先日ピアニストのマウリツィオ・ポリーニの訃報がありました。このポリーニのショパン・エチュードは広く知られた名盤で、第1曲のアルペジオのパッセージを初めて聴いたときは鳥肌がたったのを覚えています。とっても正確・端正なピアノのために、時には「機械のようでつまらない」と言われたこともあるようでしたが、ここまで突き抜けると圧巻としか言いようがありません。エチュードは彼が20代の頃の演奏です。ポリーニの弾く第1曲はキラキラした音が淀みなく綺麗に流れていくので、春になるとついつい聴きたくなる曲のひとつになっています。
 
数年前にパリでポリーニの演奏を聴く機会に恵まれました。当時のポリーニは70代後半に差し掛かっていて、ステージで幾分前かがみになりながら、ゆっくり歩く姿が印象的でした。バラードやスケルツォ、ベートーヴェンが中心のプログラムでしたが、20代の演奏のようにテクニックを前面だすというよりは、曲の大きな流れや間の取り方が抜群でした。それでも哲学的・端正な演奏は、20代の演奏そのままでした。

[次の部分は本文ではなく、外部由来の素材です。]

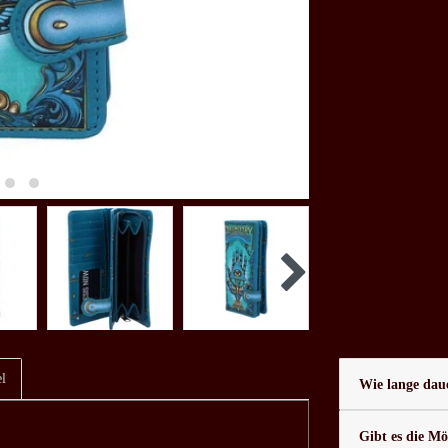
l
Wie lange daue
Gibt es die Mö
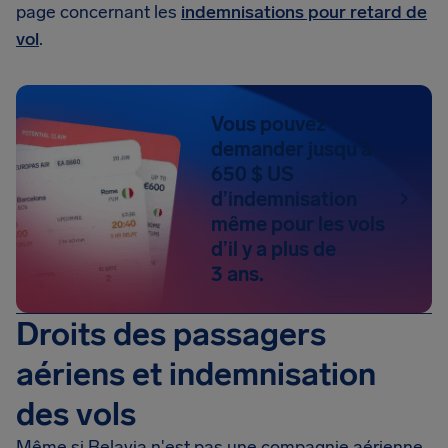
page concernant les
indemnisations pour retard de
vol
.
Vous pouvez
demander jusqu’à
650 $ US
d’indemnisation
même pour les vols
d’il y a plus de
3 ans.
Droits des passagers
aériens et indemnisation
des vols
Même si Belavia n'est pas une compagnie aérienne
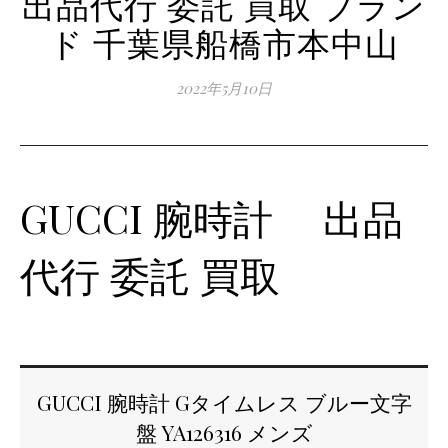
出品代行 委託 買取 ブラン
ド 千葉県船橋市本中山
2022年5月10日
GUCCI 腕時計 出品
代行 委託 買取
GUCCI 腕時計 Gタイムレス ブルー文字
盤 YA126316 メンズ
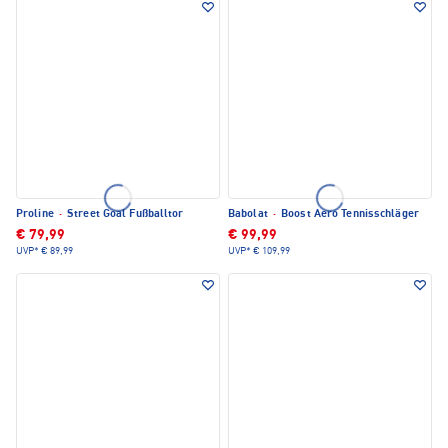
Proline
·
Street Goal Fußballtor
Babolat
·
Boost Aero Tennisschläger
€ 79,99
€ 99,99
UVP*
€ 89,99
UVP*
€ 109,99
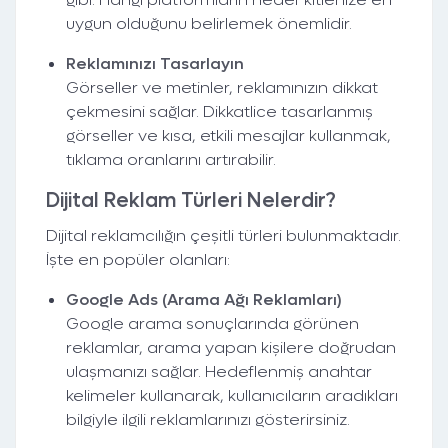
uygun olduğunu belirlemek önemlidir.
Reklamınızı Tasarlayın
Görseller ve metinler, reklamınızın dikkat
çekmesini sağlar. Dikkatlice tasarlanmış
görseller ve kısa, etkili mesajlar kullanmak,
tıklama oranlarını artırabilir.
Dijital Reklam Türleri Nelerdir?
Dijital reklamcılığın çeşitli türleri bulunmaktadır.
İşte en popüler olanları:
Google Ads (Arama Ağı Reklamları)
Google arama sonuçlarında görünen
reklamlar, arama yapan kişilere doğrudan
ulaşmanızı sağlar. Hedeflenmiş anahtar
kelimeler kullanarak, kullanıcıların aradıkları
bilgiyle ilgili reklamlarınızı gösterirsiniz.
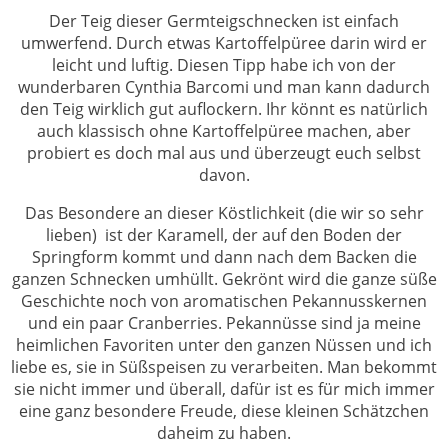
Der Teig dieser Germteigschnecken ist einfach
umwerfend. Durch etwas Kartoffelpüree darin wird er
leicht und luftig. Diesen Tipp habe ich von der
wunderbaren Cynthia Barcomi und man kann dadurch
den Teig wirklich gut auflockern. Ihr könnt es natürlich
auch klassisch ohne Kartoffelpüree machen, aber
probiert es doch mal aus und überzeugt euch selbst
davon.
Das Besondere an dieser Köstlichkeit (die wir so sehr
lieben) ist der Karamell, der auf den Boden der
Springform kommt und dann nach dem Backen die
ganzen Schnecken umhüllt. Gekrönt wird die ganze süße
Geschichte noch von aromatischen Pekannusskernen
und ein paar Cranberries. Pekannüsse sind ja meine
heimlichen Favoriten unter den ganzen Nüssen und ich
liebe es, sie in Süßspeisen zu verarbeiten. Man bekommt
sie nicht immer und überall, dafür ist es für mich immer
eine ganz besondere Freude, diese kleinen Schätzchen
daheim zu haben.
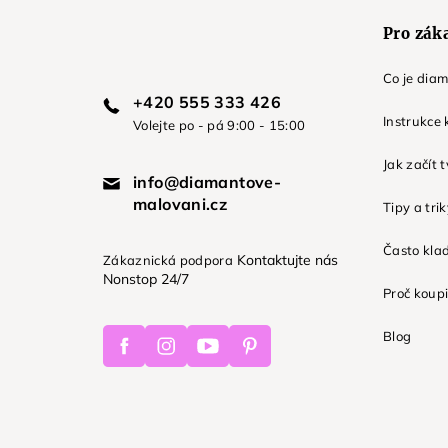
Pro zák
Co je dia
+420 555 333 426
Instrukce 
Volejte po - pá 9:00 - 15:00
Jak začít 
info@diamantove-
malovani.cz
Tipy a tri
Často kla
Kontaktujte nás
Zákaznická podpora
Nonstop 24/7
Proč koupi
Facebook
Instagram
Youtube
Pinterest
Blog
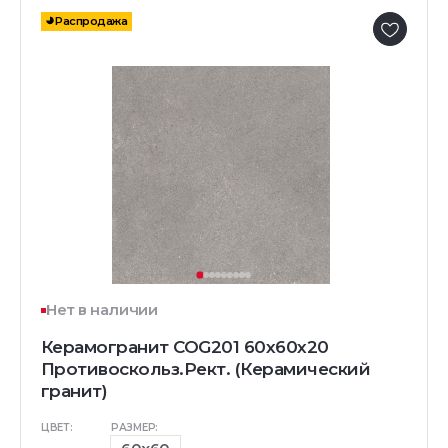
Распродажа
Нет в наличии
Керамогранит COG201 60x60x20
Противоскольз.Рект. (Керамический
гранит)
ЦВЕТ:
РАЗМЕР:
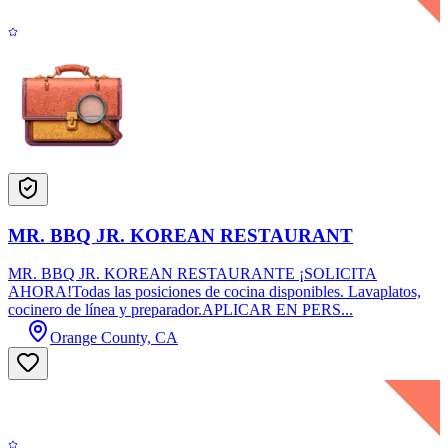
MR. BBQ JR. KOREAN RESTAURANT
MR. BBQ JR. KOREAN RESTAURANTE ¡SOLICITA
AHORA!Todas las posiciones de cocina disponibles. Lavaplatos,
cocinero de línea y preparador.APLICAR EN PERS...
Orange County, CA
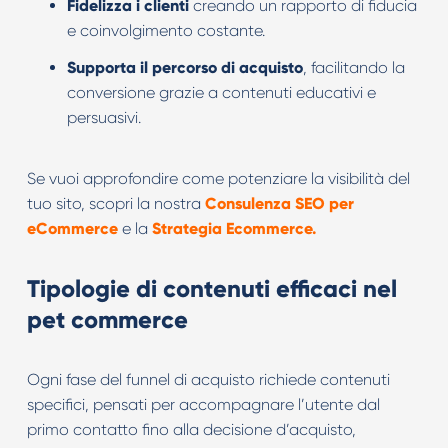
Fidelizza i clienti
creando un rapporto di fiducia
e coinvolgimento costante.
Supporta il percorso di acquisto
, facilitando la
conversione grazie a contenuti educativi e
persuasivi.
Se vuoi approfondire come potenziare la visibilità del
tuo sito, scopri la nostra
Consulenza SEO per
eCommerce
e la
Strategia Ecommerce
.
Tipologie di contenuti efficaci nel
pet commerce
Ogni fase del funnel di acquisto richiede contenuti
specifici, pensati per accompagnare l’utente dal
primo contatto fino alla decisione d’acquisto,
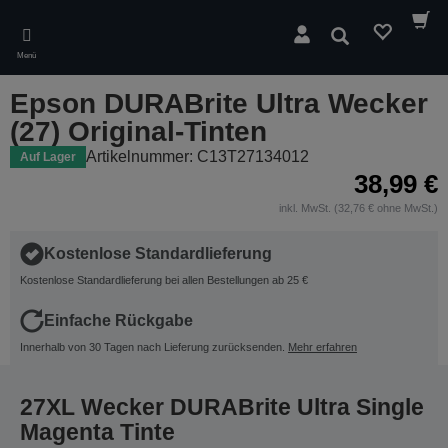
Skip
to
Suchen
main
Menü
content
Epson DURABrite Ultra Wecker
(27) Original-Tinten
Artikelnummer: C13T27134012
Auf Lager
38,99 €
inkl. MwSt. (32,76 € ohne MwSt.)
Kostenlose Standardlieferung
Kostenlose Standardlieferung bei allen Bestellungen ab 25 €
Einfache Rückgabe
Innerhalb von 30 Tagen nach Lieferung zurücksenden.
Mehr erfahren
27XL Wecker DURABrite Ultra Single
Magenta Tinte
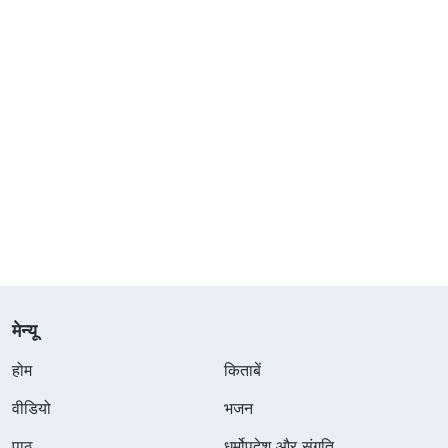
मेन्यू
होम
किताबें
वीडियो
भजन
पाठ
धर्मोपदेश और संगति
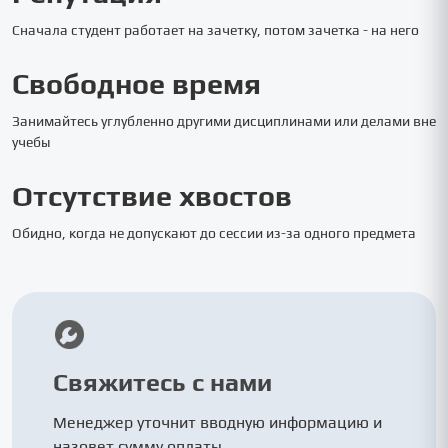
Сначала студент работает на зачетку, потом зачетка - на него
Свободное время
Занимайтесь углубленно другими дисциплинами или делами вне
учебы
Отсутствие хвостов
Обидно, когда не допускают до сессии из-за одного предмета
Свяжитесь с нами
Менеджер уточнит вводную информацию и
назовет сумму оплаты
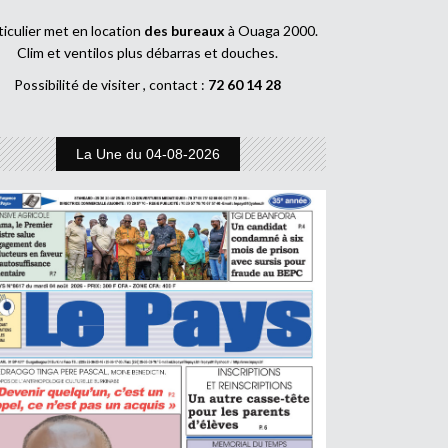
ticulier met en location
des bureaux
à Ouaga 2000.
Clim et ventilos plus débarras et douches.
Possibilité de visiter , contact :
72 60 14 28
La Une du 04-08-2026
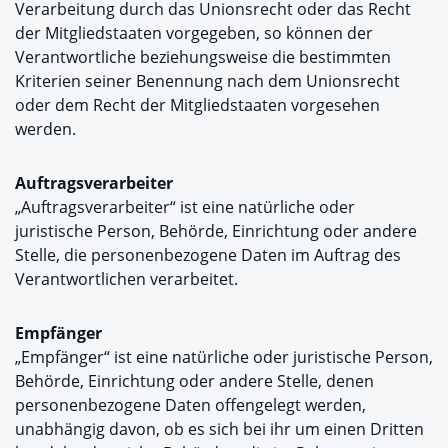
Verarbeitung durch das Unionsrecht oder das Recht
der Mitgliedstaaten vorgegeben, so können der
Verantwortliche beziehungsweise die bestimmten
Kriterien seiner Benennung nach dem Unionsrecht
oder dem Recht der Mitgliedstaaten vorgesehen
werden.
Auftragsverarbeiter
„Auftragsverarbeiter“ ist eine natürliche oder
juristische Person, Behörde, Einrichtung oder andere
Stelle, die personenbezogene Daten im Auftrag des
Verantwortlichen verarbeitet.
Empfänger
„Empfänger“ ist eine natürliche oder juristische Person,
Behörde, Einrichtung oder andere Stelle, denen
personenbezogene Daten offengelegt werden,
unabhängig davon, ob es sich bei ihr um einen Dritten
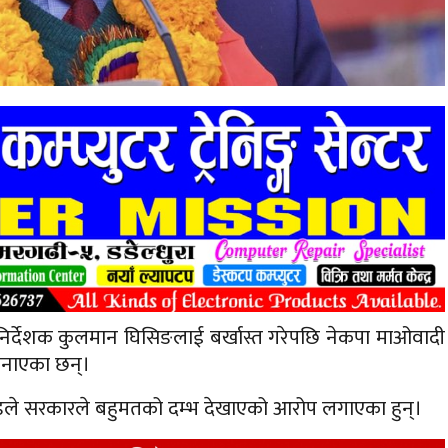
ी निर्देशक कुलमान घिसिङलाई बर्खास्त गरेपछि नेकपा माओवादी
ि जनाएका छन्।
्डले सरकारले बहुमतको दम्भ देखाएको आरोप लगाएका हुन्।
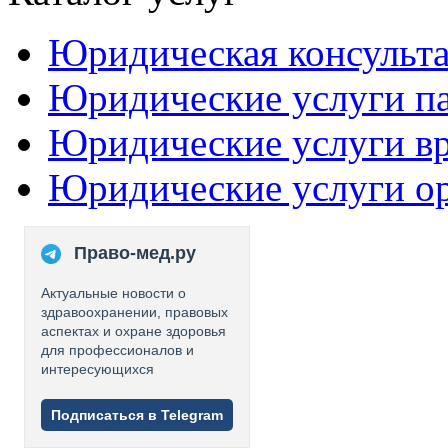
Юридическая консульт
Юридические услуги п
Юридические услуги в
Юридические услуги о
Право-мед.ру
Актуальные новости о
здравоохранении, правовых
аспектах и охране здоровья
для профессионалов и
интересующихся
Подписаться в Telegram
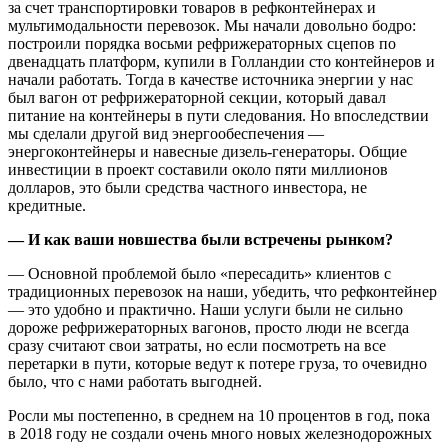
за счет транспортировки товаров в рефконтейнерах и
мультимодальности перевозок. Мы начали довольно бодро:
построили порядка восьми рефрижераторных сцепов по
двенадцать платформ, купили в Голландии сто контейнеров и
начали работать. Тогда в качестве источника энергии у нас
был вагон от рефрижераторной секции, который давал
питание на контейнеры в пути следования. Но впоследствии
мы сделали другой вид энергообеспечения —
энергоконтейнеры и навесные дизель-генераторы. Общие
инвестиции в проект составили около пяти миллионов
долларов, это были средства частного инвестора, не
кредитные.
— И как ваши новшества были встречены рынком?
— Основной проблемой было «пересадить» клиентов с
традиционных перевозок на наши, убедить, что рефконтейнер
— это удобно и практично. Наши услуги были не сильно
дороже рефрижераторных вагонов, просто люди не всегда
сразу считают свои затраты, но если посмотреть на все
перетарки в пути, которые ведут к потере груза, то очевидно
было, что с нами работать выгодней.
Росли мы постепенно, в среднем на 10 процентов в год, пока
в 2018 году не создали очень много новых железнодорожных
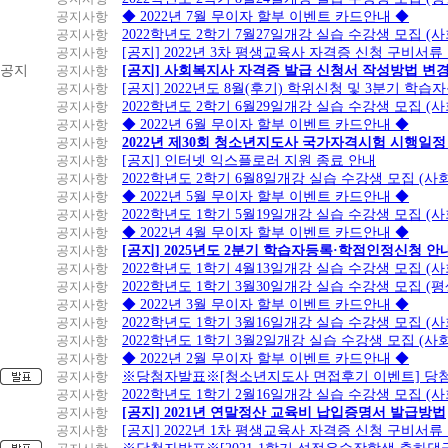
공지사항
◆ 2022년 7월 무이자 할부 이벤트 카드안내 ◆
공지사항
2022학년도 2학기 7월27일개강 실습 수강생 모집 (
공지사항
[공지] 2022년 3차 평생교육사 자격증 신청 구비서류
공지
공지사항
[공지] 사회복지사 자격증 발급 신청서 작성방법 변
공지사항
[공지] 2022년도 8월(후기) 학위신청 및 3분기 학
공지사항
2022학년도 2학기 6월29일개강 실습 수강생 모집 (
공지사항
◆ 2022년 6월 무이자 할부 이벤트 카드안내 ◆
공지사항
2022년 제30회 청소년지도사 국가자격시험 시행일정
공지사항
[공지] 인터넷 익스플로러 지원 종료 안내
공지사항
2022학년도 2학기 6월8일개강 실습 수강생 모집 (
공지사항
◆ 2022년 5월 무이자 할부 이벤트 카드안내 ◆
공지사항
2022학년도 1학기 5월19일개강 실습 수강생 모집 (
공지사항
◆ 2022년 4월 무이자 할부 이벤트 카드안내 ◆
공지사항
[공지] 2025년도 2분기 학습자등록·학점인정신청 안
공지사항
2022학년도 1학기 4월13일개강 실습 수강생 모집 (
공지사항
2022학년도 1학기 3월30일개강 실습 수강생 모집 (
공지사항
◆ 2022년 3월 무이자 할부 이벤트 카드안내 ◆
공지사항
2022학년도 1학기 3월16일개강 실습 수강생 모집 (
공지사항
2022학년도 1학기 3월2일개강 실습 수강생 모집 (
공지사항
◆ 2022년 2월 무이자 할부 이벤트 카드안내 ◆
공지사항
※당첨자발표※[청소년지도사 면접후기 이벤트] 당
공지사항
2022학년도 1학기 2월16일개강 실습 수강생 모집 (
공지사항
[공지] 2021년 연말정산 교육비 납입증명서 발급방법
공지사항
[공지] 2022년 1차 평생교육사 자격증 신청 구비서류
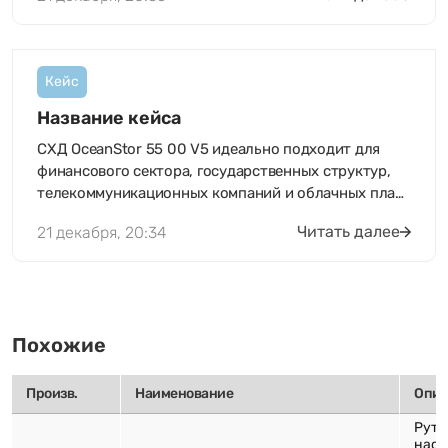
Кейс
Название кейса
СХД OceanStor 55 00 V5 идеально подходит для
финансового сектора, государственных структур,
телекоммуникационных компаний и облачных пла…
Читать далее
21 декабря, 20:34
Похожие
Произв.
Наименование
Опис
Рут
наст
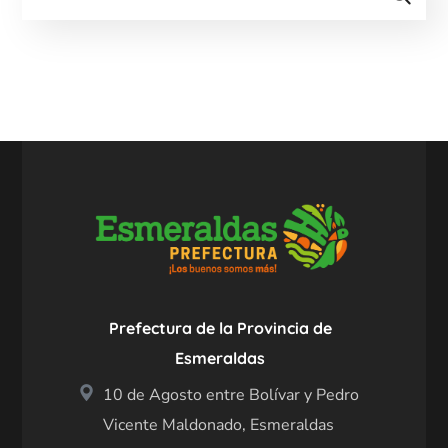
Prefectura de la Provincia de
Esmeraldas
10 de Agosto entre Bolívar y Pedro
Vicente Maldonado, Esmeraldas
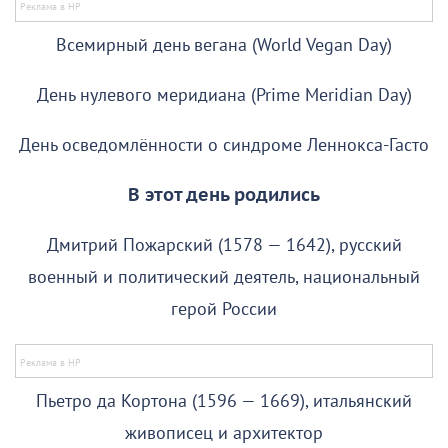
Всемирный день вегана (World Vegan Day)
День нулевого меридиана (Prime Meridian Day)
День осведомлённости о синдроме Леннокса-Гасто
В этот день родились
Дмитрий Пожарский (1578 — 1642), русский
военный и политический деятель, национальный
герой России
Пьетро да Кортона (1596 — 1669), итальянский
живописец и архитектор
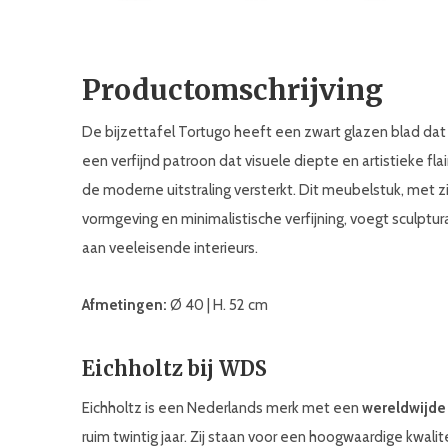
Productomschrijving
De bijzettafel Tortugo heeft een zwart glazen blad dat 
een verfijnd patroon dat visuele diepte en artistieke fla
de moderne uitstraling versterkt. Dit meubelstuk, met 
vormgeving en minimalistische verfijning, voegt sculptu
aan veeleisende interieurs.
Afmetingen:
Ø 40 | H. 52 cm
Eichholtz bij WDS
Eichholtz is een Nederlands merk met een
wereldwijde
ruim twintig jaar. Zij staan voor een hoogwaardige kwali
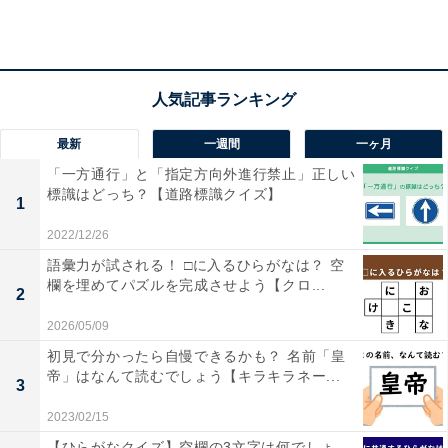
1
2
最新
一週間
一ヶ月
「一方通行」と「指定方向外進行禁止」正しい
標識はどっち？【道路標識クイズ】
1
2022/12/26
語彙力が試される！ □に入るひらがなは？ 空
欄を埋めてパズルを完成させよう【クロ...
2
2026/05/09
初見で分かったら自慢できるかも？ 名前「皇
帝」はなんて読むでしょう【キラキラネー...
3
2023/02/15
【ひらがなクイズ】空欄の3文字は何でしょ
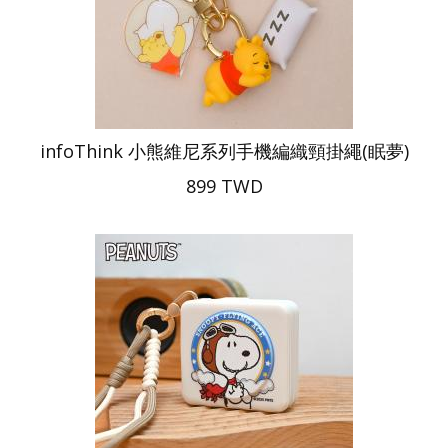
infoThink 小熊維尼系列手機編織頸掛繩(眠夢)
899 TWD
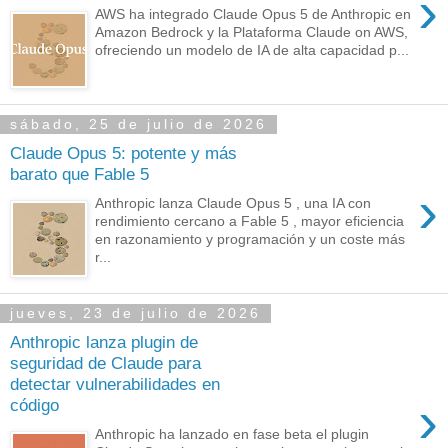
›
AWS ha integrado Claude Opus 5 de Anthropic en
Amazon Bedrock y la Plataforma Claude on AWS,
ofreciendo un modelo de IA de alta capacidad p...
sábado, 25 de julio de 2026
Claude Opus 5: potente y más
barato que Fable 5
›
Anthropic lanza Claude Opus 5 , una IA con
rendimiento cercano a Fable 5 , mayor eficiencia
en razonamiento y programación y un coste más
r...
jueves, 23 de julio de 2026
Anthropic lanza plugin de
seguridad de Claude para
detectar vulnerabilidades en
›
código
Anthropic ha lanzado en fase beta el plugin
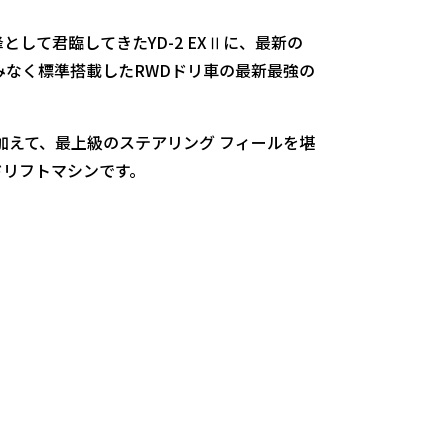
して君臨してきたYD-2 EXⅡに、最新の
しみなく標準搭載したRWDドリ車の最新最強の
加えて、最上級のステアリング フィールを堪
ドリフトマシンです。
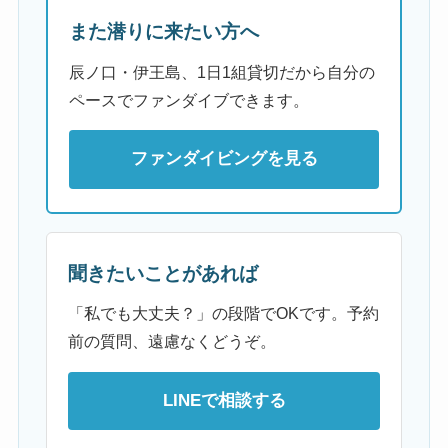
また潜りに来たい方へ
辰ノ口・伊王島、1日1組貸切だから自分の
ペースでファンダイブできます。
ファンダイビングを見る
聞きたいことがあれば
「私でも大丈夫？」の段階でOKです。予約
前の質問、遠慮なくどうぞ。
LINEで相談する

聴き終わったあとにジワーっと胸に響いてくるような、訴えかけるような演奏に感激したものです。
 
天気の良い朝はポリーニのエチュードも聴きながら、今年の春を満喫してみようと思っているところです。
 
 
 

廣谷 真

廣谷 真Makoto Hirotani

札幌パーキンソンMS
神経内科クリニック 院長

【専門分野】神経内科全般とくに多発性硬化症などの免疫性神経疾患、末梢神経疾患
眼瞼けいれん・顔面けいれん・四肢の痙縮に対するボトックス注射も行います。